↓↓↓

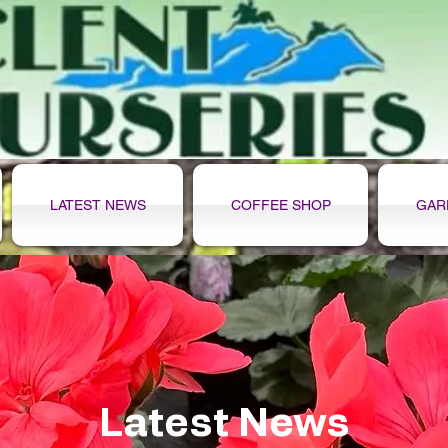
LATEST NEWS
COFFEE SHOP
GAR
Latest News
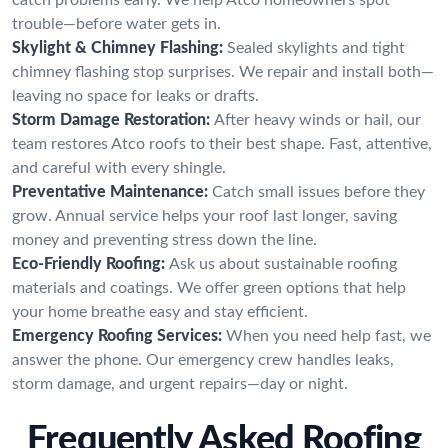
trouble—before water gets in.
Skylight & Chimney Flashing:
Sealed skylights and tight
chimney flashing stop surprises. We repair and install both—
leaving no space for leaks or drafts.
Storm Damage Restoration:
After heavy winds or hail, our
team restores Atco roofs to their best shape. Fast, attentive,
and careful with every shingle.
Preventative Maintenance:
Catch small issues before they
grow. Annual service helps your roof last longer, saving
money and preventing stress down the line.
Eco-Friendly Roofing:
Ask us about sustainable roofing
materials and coatings. We offer green options that help
your home breathe easy and stay efficient.
Emergency Roofing Services:
When you need help fast, we
answer the phone. Our emergency crew handles leaks,
storm damage, and urgent repairs—day or night.
Frequently Asked Roofing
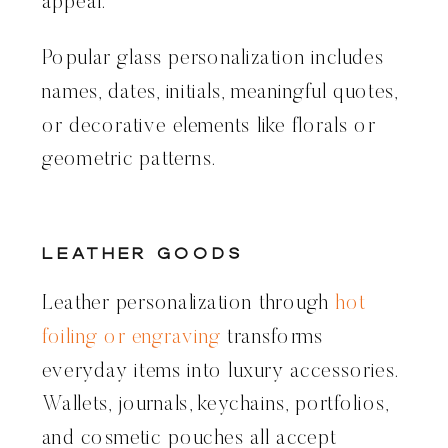
appeal.
Popular glass personalization includes
names, dates, initials, meaningful quotes,
or decorative elements like florals or
geometric patterns.
Leather Goods
Leather personalization through
hot
foiling or engraving
transforms
everyday items into luxury accessories.
Wallets, journals, keychains, portfolios,
and cosmetic pouches all accept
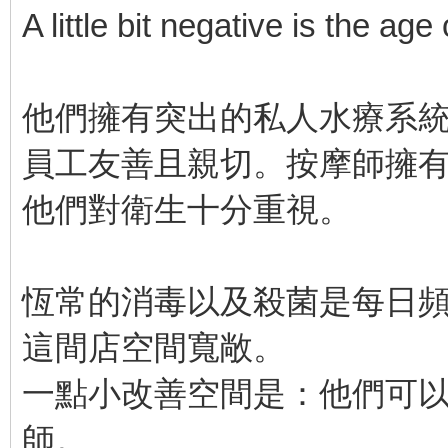
A little bit negative is the age
他們擁有突出的私人水療系
員工友善且親切。按摩師擁
他們對衛生十分重視。
恆常的消毒以及殺菌是每日
這間店空間寬敞。
一點小改善空間是：他們可
師。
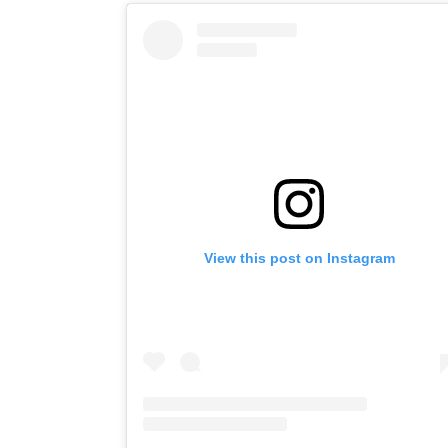
View this post on Instagram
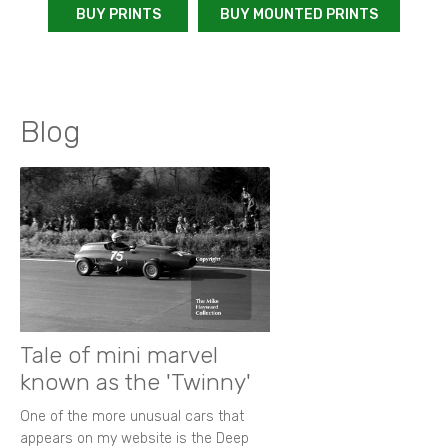
BUY PRINTS
BUY MOUNTED PRINTS
Blog
Tale of mini marvel
known as the 'Twinny'
One of the more unusual cars that
appears on my website is the Deep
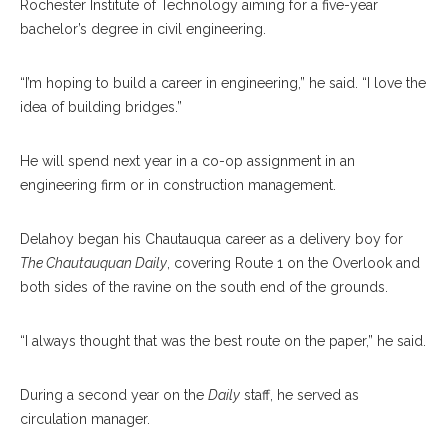
Rochester Institute of Technology aiming for a five-year
bachelor’s degree in civil engineering.
“I’m hoping to build a career in engineering,” he said. “I love the
idea of building bridges.”
He will spend next year in a co-op assignment in an
engineering firm or in construction management.
Delahoy began his Chautauqua career as a delivery boy for
The Chautauquan Daily
, covering Route 1 on the Overlook and
both sides of the ravine on the south end of the grounds.
“I always thought that was the best route on the paper,” he said.
During a second year on the
Daily
staff, he served as
circulation manager.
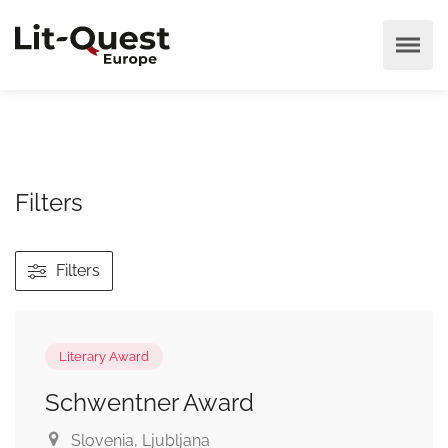
Filters
Filters
Literary Award
Schwentner Award
Slovenia
, Ljubljana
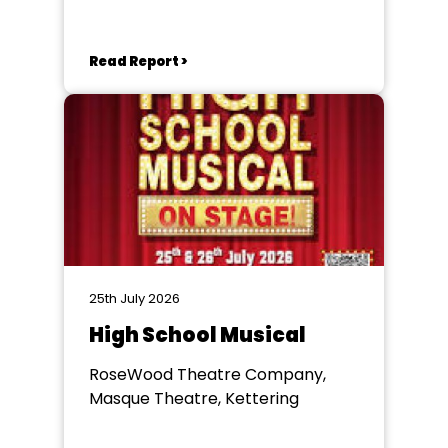
Keynes
Read Report >
25th July 2026
High School Musical
RoseWood Theatre Company,
Masque Theatre, Kettering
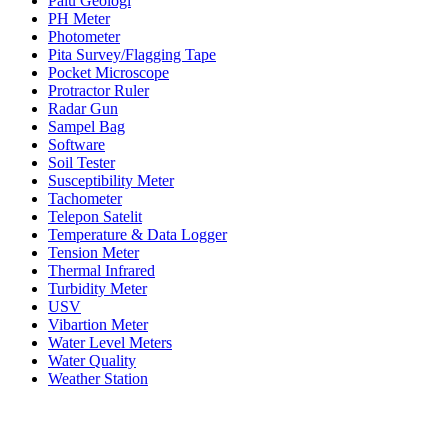
Palu Geologi
PH Meter
Photometer
Pita Survey/Flagging Tape
Pocket Microscope
Protractor Ruler
Radar Gun
Sampel Bag
Software
Soil Tester
Susceptibility Meter
Tachometer
Telepon Satelit
Temperature & Data Logger
Tension Meter
Thermal Infrared
Turbidity Meter
USV
Vibartion Meter
Water Level Meters
Water Quality
Weather Station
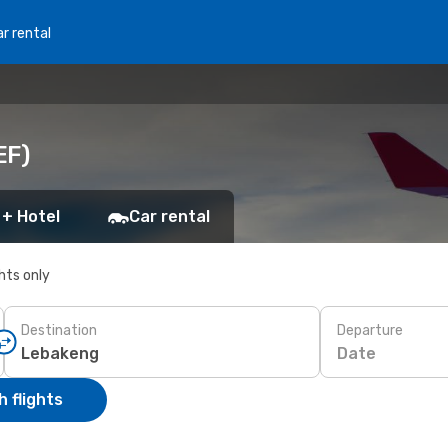
r rental
EF)
 + Hotel
Car rental
ghts only
Destination
Departure
Date
 flights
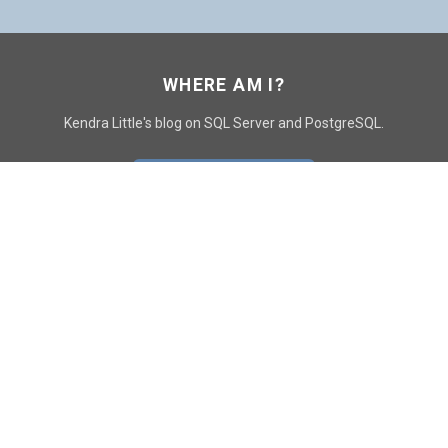
WHERE AM I?
Kendra Little's blog on SQL Server and PostgreSQL.
GO TO CONTACT PAGE
GET POSTS
SUBSCRIBE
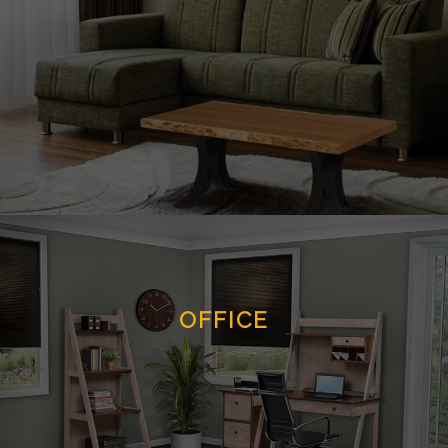
OFFICE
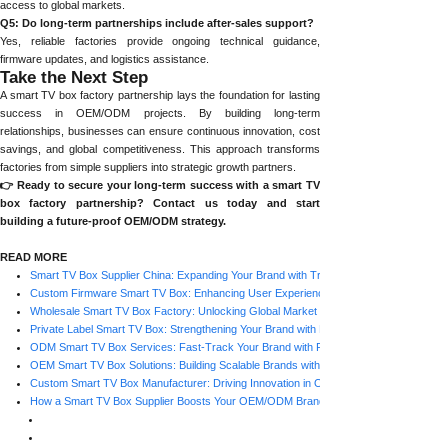
access to global markets.
Q5: Do long-term partnerships include after-sales support?
Yes, reliable factories provide ongoing technical guidance,
firmware updates, and logistics assistance.
Take the Next Step
A smart TV box factory partnership lays the foundation for lasting
success in OEM/ODM projects. By building long-term
relationships, businesses can ensure continuous innovation, cost
savings, and global competitiveness. This approach transforms
factories from simple suppliers into strategic growth partners.
👉 Ready to secure your long-term success with a smart TV
box factory partnership? Contact us today and start
building a future-proof OEM/ODM strategy.
READ MORE
Smart TV Box Supplier China: Expanding Your Brand with Trusted Factories
Custom Firmware Smart TV Box: Enhancing User Experience with Factory Support
Wholesale Smart TV Box Factory: Unlocking Global Market Opportunities
Private Label Smart TV Box: Strengthening Your Brand with Factory Support
ODM Smart TV Box Services: Fast-Track Your Brand with Factory Expertise
OEM Smart TV Box Solutions: Building Scalable Brands with Factory Partnerships
Custom Smart TV Box Manufacturer: Driving Innovation in OEM/ODM Projects
How a Smart TV Box Supplier Boosts Your OEM/ODM Brand Strategy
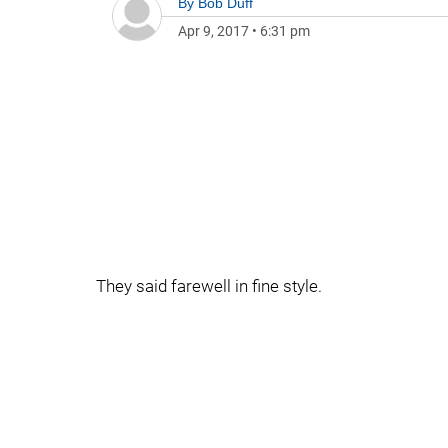
By
Bob Duff
Apr 9, 2017
•
6:31 pm
They said farewell in fine style.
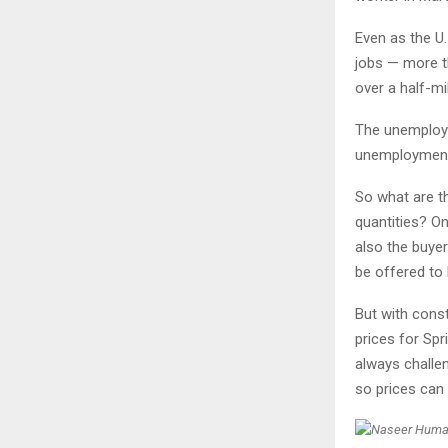
Even as the U.
jobs — more t
over a half-mi
The unemploym
unemployment 
So what are th
quantities? On
also the buyer
be offered to 
But with const
prices for Sp
always challen
so prices can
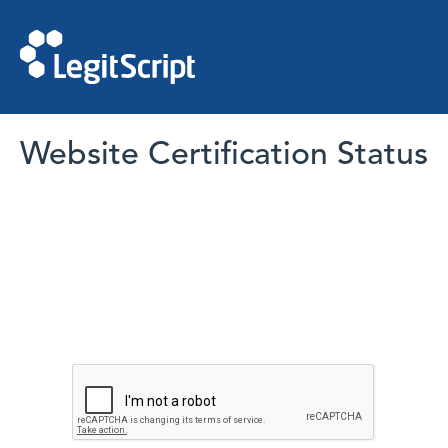
Website Certification Status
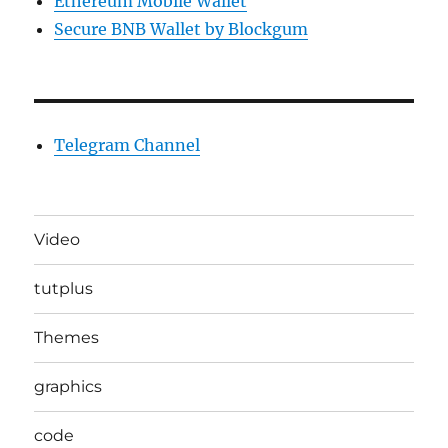
Ethereum Mobile Wallet
Secure BNB Wallet by Blockgum
Telegram Channel
Video
tutplus
Themes
graphics
code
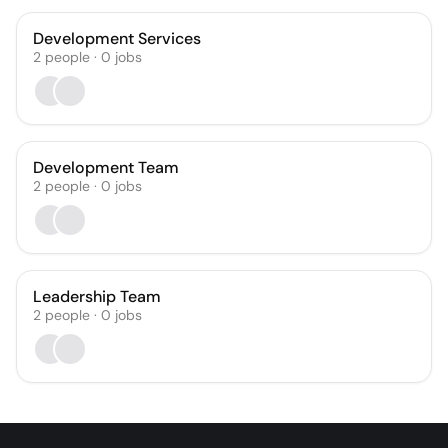
Development Services
2
people
·
0
jobs
Development Team
2
people
·
0
jobs
Leadership Team
2
people
·
0
jobs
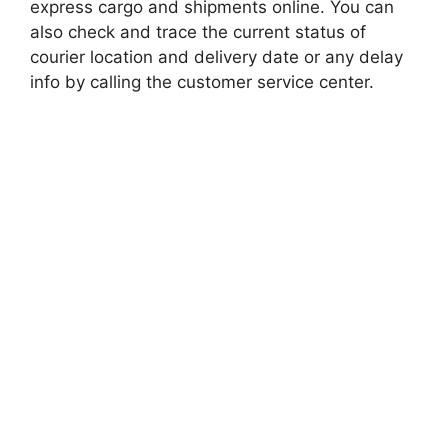
express cargo and shipments online. You can
also check and trace the current status of
courier location and delivery date or any delay
info by calling the customer service center.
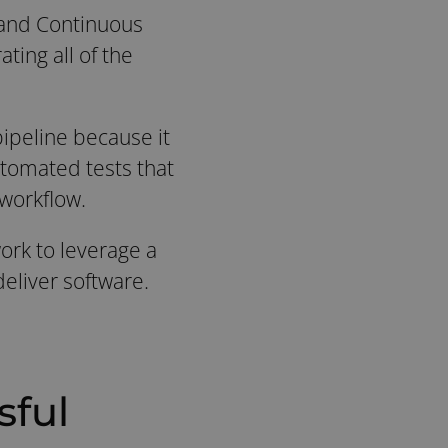
 and Continuous
ting all of the
pipeline because it
utomated tests that
workflow.
work to leverage a
eliver software.
sful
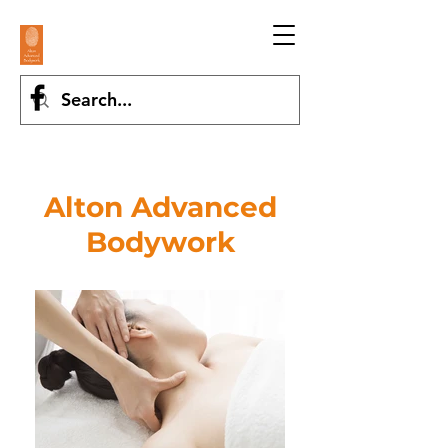
Alton Advanced
Bodywork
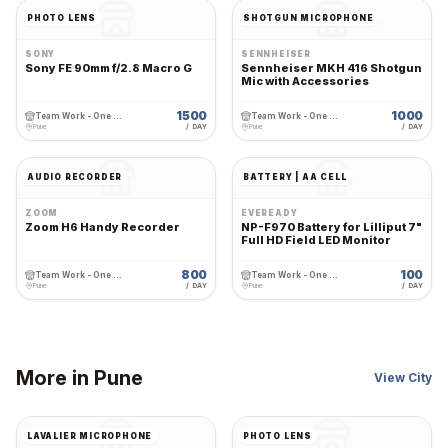
PHOTO LENS
SHOTGUN MICROPHONE
SONY
SENNHEISER
Sony FE 90mm f/2.8 Macro G
Sennheiser MKH 416 Shotgun
Mic with Accessories
1500
1000
Team Work - One Stop Cine Production Rental
Team Work - One Stop Cine Production Rental
Pune
/ DAY
Pune
/ DAY
AUDIO RECORDER
BATTERY | AA CELL
ZOOM
EVEREADY
Zoom H6 Handy Recorder
NP-F970 Battery for Lilliput 7"
Full HD Field LED Monitor
800
100
Team Work - One Stop Cine Production Rental
Team Work - One Stop Cine Production Rental
Pune
/ DAY
Pune
/ DAY
More in
Pune
View City
LAVALIER MICROPHONE
PHOTO LENS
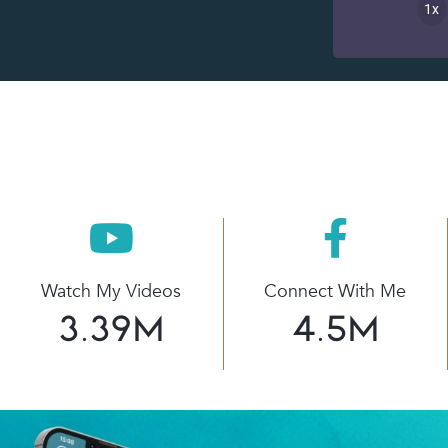
1x
Watch My Videos
Connect With Me
3.39
M
4.5
M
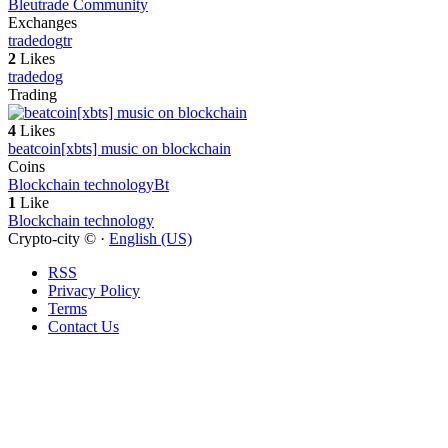
Bleutrade Community
Exchanges
tradedog
tr
2
Likes
tradedog
Trading
4
Likes
beatcoin[xbts] music on blockchain
Coins
Blockchain technology
Bt
1
Like
Blockchain technology
Crypto-city © ·
English (US)
RSS
Privacy Policy
Terms
Contact Us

↑↑↑

PROBLEM DESCRIPTION – If a line in the records above holds the string "personalization", copy it out.

ANSWER SPACE –
Popular glass personalization includes
Leather personalization through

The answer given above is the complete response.